During the charging process, the battery is heated and gasses are released inside during electrolyte decomposition, which inflates the battery, potentially causing safety and battery performance issues. Most electronic devices are not designed to allow large battery volume expansion (usually the battery volume expansion tolerance is, at most, five percent).
The disadvantage of carbon as an anode is its low energy density (370 mAh/g), which makes it less than ideal for storage.
The increasing energy requirements of electronic devices and electrical vehicles imposes demands for higher capacities and energy densities in the batteries, which is why silicon is becoming a popular material for battery researchers. It has very high capacity (4200 mAh/g), basically, the highest energy density value compared to all other materials.
Battery researchers are focusing on silicon because it has great potential for designing a super battery. Moreover, it’s inexpensive and easily available, obtainable in a green way by recycling glass garbage.
Unfortunately, silicon is not a perfect magic material; it has its own disadvantages.
During the battery charging process, silicon reacts with lithium creating the composite SiLix. The result of this process is a significant structural change where the Si expands by 300-400 percent and causes Li-ion batteries to swell. This causes the mechanical stress and silicon structure pulverization, which are associated with electrolyte interface. This process usually leads to battery failure, and is the reason silicon batteries do not have long lifecycles.
Silicon’s huge energy density value could lead to a new generation of high capacity batteries, but this means solving the material’s expansion during the charging process is critically important. Extending the lifecycle of this battery type is the main challenge for the researchers.

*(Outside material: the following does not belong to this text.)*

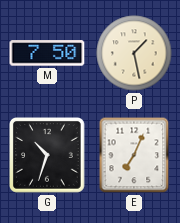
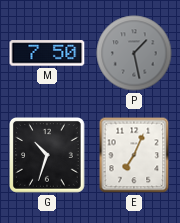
P dial: cream -> grey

One of the most recent battery designs utilizes a nano-architecture silicon diode. In this design, silicon nanowires (at a length of a few microns) are mixed with graphene and carbon nanotubes. Test results of this solution show that there is a less contact between the lithium and electrode, result in higher stability which, in turn, prevented the expansion.
The second possible solution is to use a composite of silicon and metal. Metal does not react with Lithium and makes a matrix which decreases the volume expansion. Using the new binders—such as alginic acid (AA), polyamide-imide (PAI) and polyimide (PI)...)—which can provide more volume expansion, is a potential solution.
Still, the best and fastest short-term solution is a combination of silicon material which has great energy density with graphitic carbon, which has good physical and chemical performance. This solution does not offer as high a capacity as silicon alone, but has a significantly longer life cycle than pure silicon anode batteries.